Trump’s budgets have also proposed enormous cuts to domestic spending programs as a way to try to bring the deficit down. But nondefense domestic spending, aside from what are considered mandatory programs, makes up just a sliver of the overall $4.6 trillion federal budget. Mandatory programs, including the domestic programs Medicare and Social Security, make up more than 60 percent of federal spending. And since Trump has promised repeatedly to wall off Medicare and Social Security from cuts, while also increasing the Pentagon and Department of Homeland Security budgets, he has fewer agencies available for cuts if he wants to seek reductions.
Rep. Charles J. “Chuck” Fleischmann (R-Tenn.), a member of the Appropriations Committee, said the deficit cannot be addressed until Congress and the administration take on entitlement programs such as Medicare and Social Security. But he noted that Trump has promised to protect those programs, “and I will certainly respect that.”
“So I think right now, this year, is probably not the year to deal with the mandatory side of the equation,” Fleischmann said. “But perhaps that’s something that President Trump will look at with the Congress in his second term.”
The president and his aides have also said the GOP tax cut of 2017 would pay for itself, meaning that it would create so much new tax revenue because of growth that there will not be an impact on the deficit. This prediction has not come true, critics say. The Congressional Budget Office recently said that annual deficits will top $1 trillion in 2020 for the first time since 2012 and that the tax cuts have led to a reduction in new revenue.
Smaller promises have also proved unworkable. As a presidential candidate, Trump repeatedly promised to save the federal government $300 billion a year by allowing the United States to negotiate lower prescription drug prices, saying “on Day One we solve” that issue. Trump later backed off his promise to have Medicare negotiate for lower drug prices, although nonpartisan experts had dismissed the claim that $300 billion could be saved annually.

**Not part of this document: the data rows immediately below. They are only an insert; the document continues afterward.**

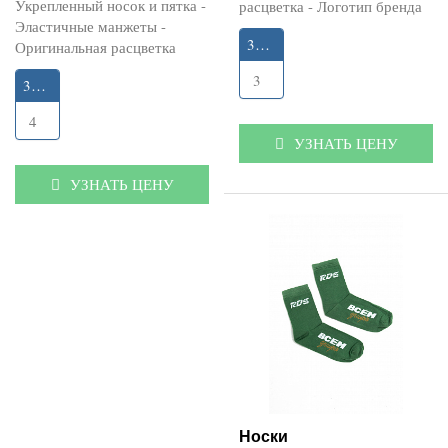
Укрепленный носок и пятка -
расцветка - Логотип бренда
Эластичные манжеты -
35-40
Оригинальная расцветка
3
35-40
4
УЗНАТЬ ЦЕНУ
УЗНАТЬ ЦЕНУ
Носки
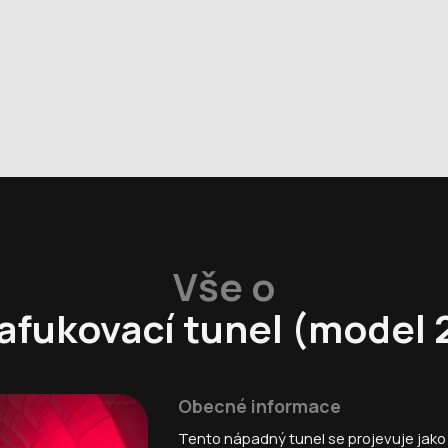
Vše o
afukovací tunel (model 
Obecné informace
Tento nápadný tunel se projevuje jako 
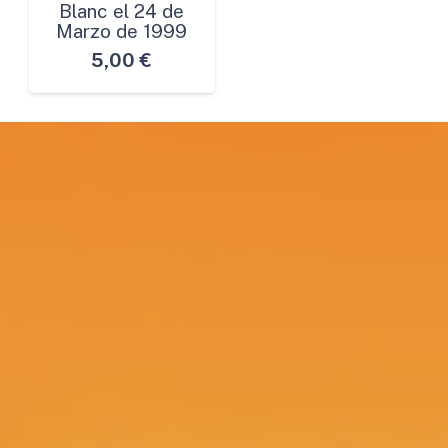
Blanc el 24 de
Marzo de 1999
5,00
€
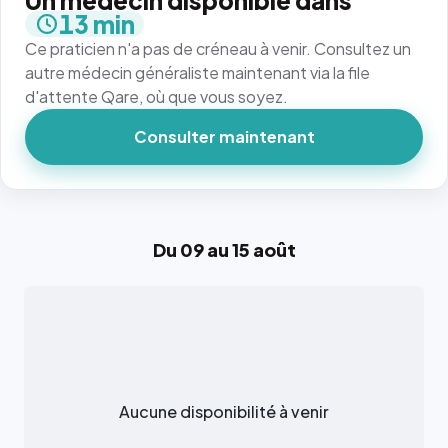
Un médecin disponible dans
13 min
Ce praticien n'a pas de créneau à venir. Consultez un
autre médecin généraliste maintenant via la file
d'attente Qare, où que vous soyez.
Consulter maintenant
Du 09 au 15 août
Aucune disponibilité à venir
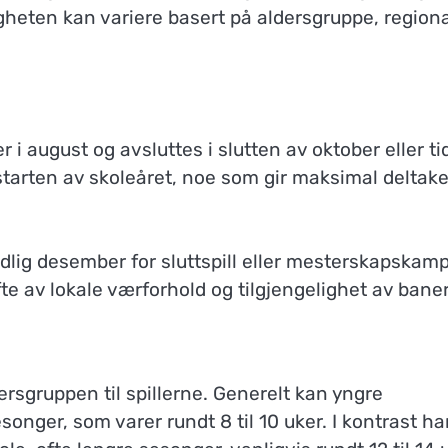
gheten kan variere basert på aldersgruppe, region
 august og avsluttes i slutten av oktober eller tid
rten av skoleåret, noe som gir maksimal deltake
dlig desember for sluttspill eller mesterskapskamp
te av lokale værforhold og tilgjengelighet av baner
rsgruppen til spillerne. Generelt kan yngre
onger, som varer rundt 8 til 10 uker. I kontrast ha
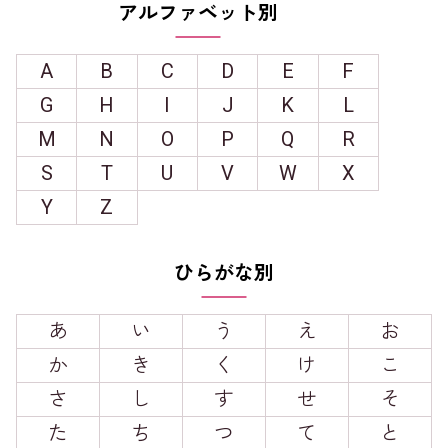
アルファベット別
A
B
C
D
E
F
G
H
I
J
K
L
M
N
O
P
Q
R
S
T
U
V
W
X
Y
Z
ひらがな別
あ
い
う
え
お
か
き
く
け
こ
さ
し
す
せ
そ
た
ち
つ
て
と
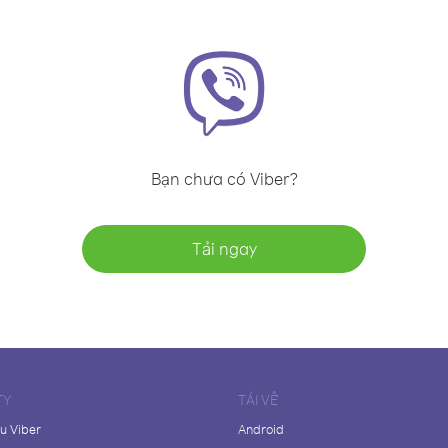
Bạn chưa có Viber?
Tải ngay
TY
TẢI VỀ
ệu Viber
Android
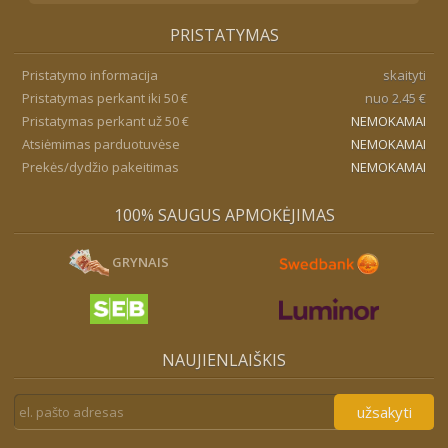
PRISTATYMAS
Pristatymo informacija
skaityti
Pristatymas perkant iki 50 €
nuo 2.45 €
Pristatymas perkant už 50 €
NEMOKAMAI
Atsiėmimas parduotuvėse
NEMOKAMAI
Prekės/dydžio pakeitimas
NEMOKAMAI
100% SAUGUS APMOKĖJIMAS
GRYNAIS
NAUJIENLAIŠKIS
užsakyti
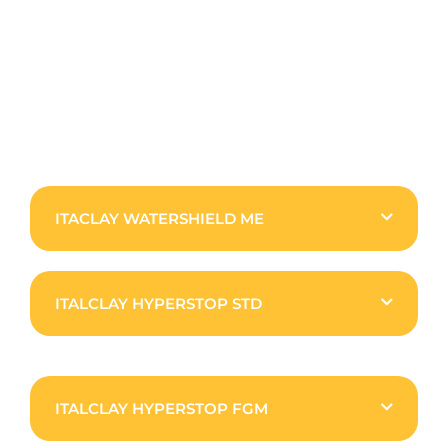
ITACLAY WATERSHIELD ME
ITALCLAY HYPERSTOP STD
ITALCLAY HYPERSTOP FGM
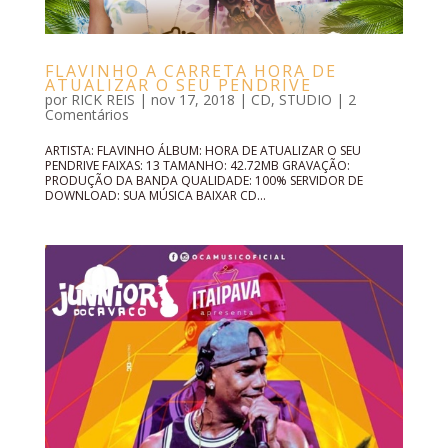
FLAVINHO A CARRETA HORA DE
ATUALIZAR O SEU PENDRIVE
por
RICK REIS
|
nov 17, 2018
|
CD
,
STUDIO
|
2
Comentários
ARTISTA: FLAVINHO ÁLBUM: HORA DE ATUALIZAR O SEU
PENDRIVE FAIXAS: 13 TAMANHO: 42.72MB GRAVAÇÃO:
PRODUÇÃO DA BANDA QUALIDADE: 100% SERVIDOR DE
DOWNLOAD: SUA MÚSICA BAIXAR CD...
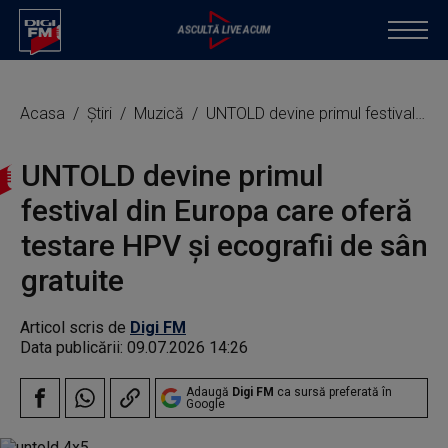
Acasa
Știri
Muzică
UNTOLD devine primul festival din Europa care oferă testare HPV și ecografii de sân gratuite
UNTOLD devine primul
festival din Europa care oferă
testare HPV și ecografii de sân
gratuite
Articol scris de
Digi FM
Data publicării:
09.07.2026 14:26
Adaugă
Digi FM
ca sursă preferată în
Google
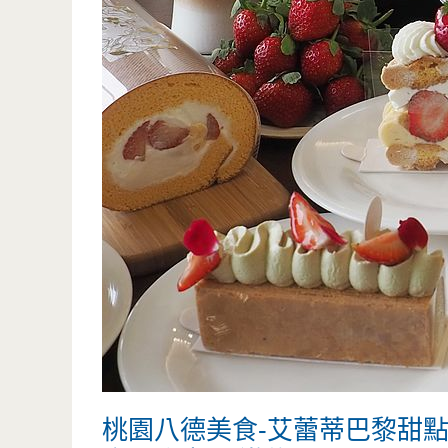
桃園八德美食-艾蕾蒂巴黎甜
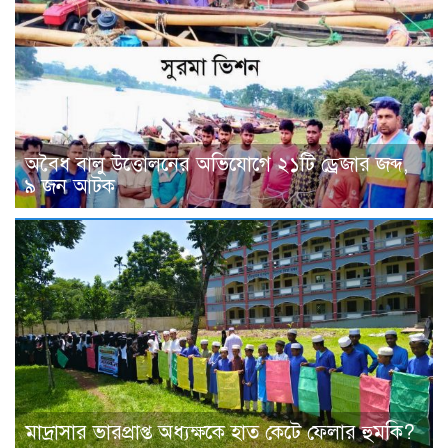
অবৈধ বালু উত্তোলনের অভিযোগে ২১টি ড্রেজার জব্দ,
৯ জন আটক
মাদ্রাসার ভারপ্রাপ্ত অধ্যক্ষকে হাত কেটে ফেলার হুমকি?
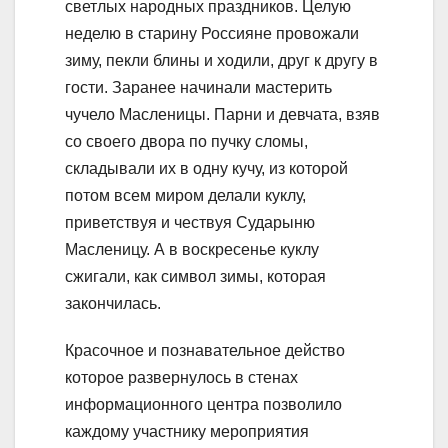
светлых народных праздников. Целую
неделю в старину Россияне провожали
зиму, пекли блины и ходили, друг к другу в
гости. Заранее начинали мастерить
чучело Масленицы. Парни и девчата, взяв
со своего двора по пучку сломы,
складывали их в одну кучу, из которой
потом всем миром делали куклу,
приветствуя и чествуя Сударыню
Масленицу. А в воскресенье куклу
сжигали, как символ зимы, которая
закончилась.
Красочное и познавательное действо
которое развернулось в стенах
информационного центра позволило
каждому участнику мероприятия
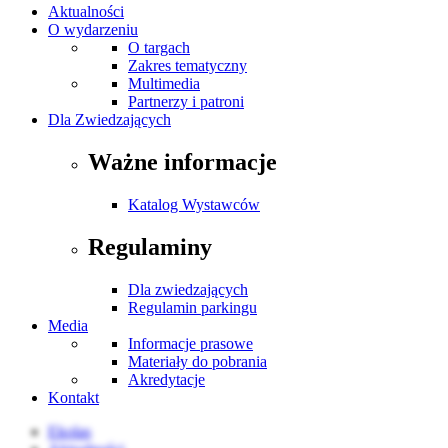
Aktualności
O wydarzeniu
O targach
Zakres tematyczny
Multimedia
Partnerzy i patroni
Dla Zwiedzających
Ważne informacje
Katalog Wystawców
Regulaminy
Dla zwiedzających
Regulamin parkingu
Media
Informacje prasowe
Materiały do pobrania
Akredytacje
Kontakt
Ekolas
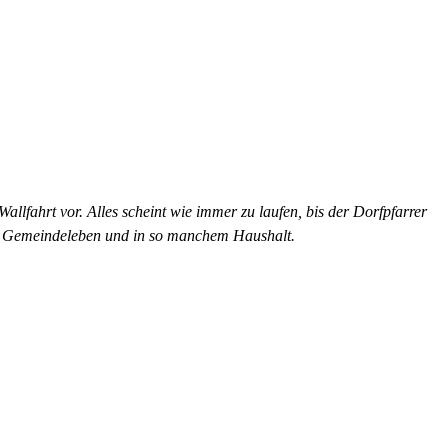
allfahrt vor. Alles scheint wie immer zu laufen, bis der Dorfpfarrer
im Gemeindeleben und in so manchem Haushalt.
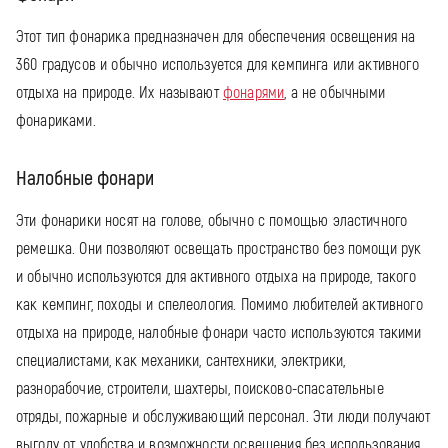
Этот тип фонарика предназначен для обеспечения освещения на
360 градусов и обычно используется для кемпинга или активного
отдыха на природе. Их называют
фонарями
, а не обычными
фонариками.
Налобные фонари
Эти фонарики носят на голове, обычно с помощью эластичного
ремешка. Они позволяют освещать пространство без помощи рук
и обычно используются для активного отдыха на природе, такого
как кемпинг, походы и спелеология. Помимо любителей активного
отдыха на природе, налобные фонари часто используются такими
специалистами, как механики, сантехники, электрики,
разнорабочие, строители, шахтеры, поисково-спасательные
отряды, пожарные и обслуживающий персонал. Эти люди получают
выгоду от удобства и возможности освещения без использования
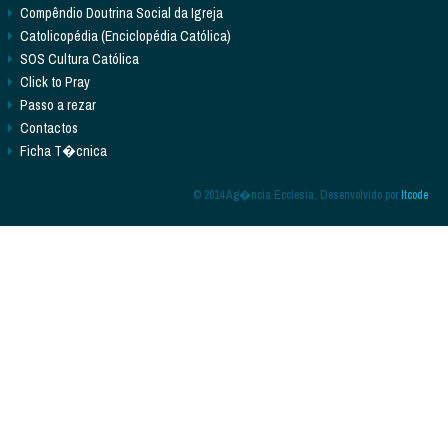
Compêndio Doutrina Social da Igreja
Catolicopédia (Enciclopédia Católica)
SOS Cultura Católica
Click to Pray
Passo a rezar
Contactos
Ficha T�cnica
© 2014 Ag�ncia Ecclesia. Desenvolvido por
Itcode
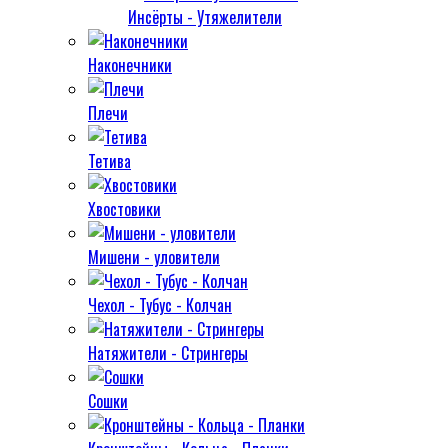
Инсёрты - Утяжелители
Наконечники
Плечи
Тетива
Хвостовики
Мишени - уловители
Чехол - Тубус - Колчан
Натяжители - Стрингеры
Сошки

And the impeachment drama has also forced the administration to shift course. Past attempts to cut a State Department foreign aid program for Ukraine that was at the center of the impeachment inquiry are being abandoned this year, although the administration is likely to pursue cuts to other State Department programs, in line with the president’s well-known distaste for foreign aid.
Although Trump has talked publicly about wanting to cut spending, he has also signaled an indifference toward the federal budget. During the Obama administration, the White House budget proposal was typically released at a high-profile news conference featuring members of the Cabinet and top aides. Trump administration officials have done less to market and tout their budget document. Trump rarely speaks of it.
Leaked audio from a dinner the president attended in January with donors at Mar-a-Lago, his private resort in Florida, captured the president brushing aside those who are critical of rising defense and federal spending as part of the growing national debt. “Who the hell cares about the budget? We’re going to have a country,” the president said.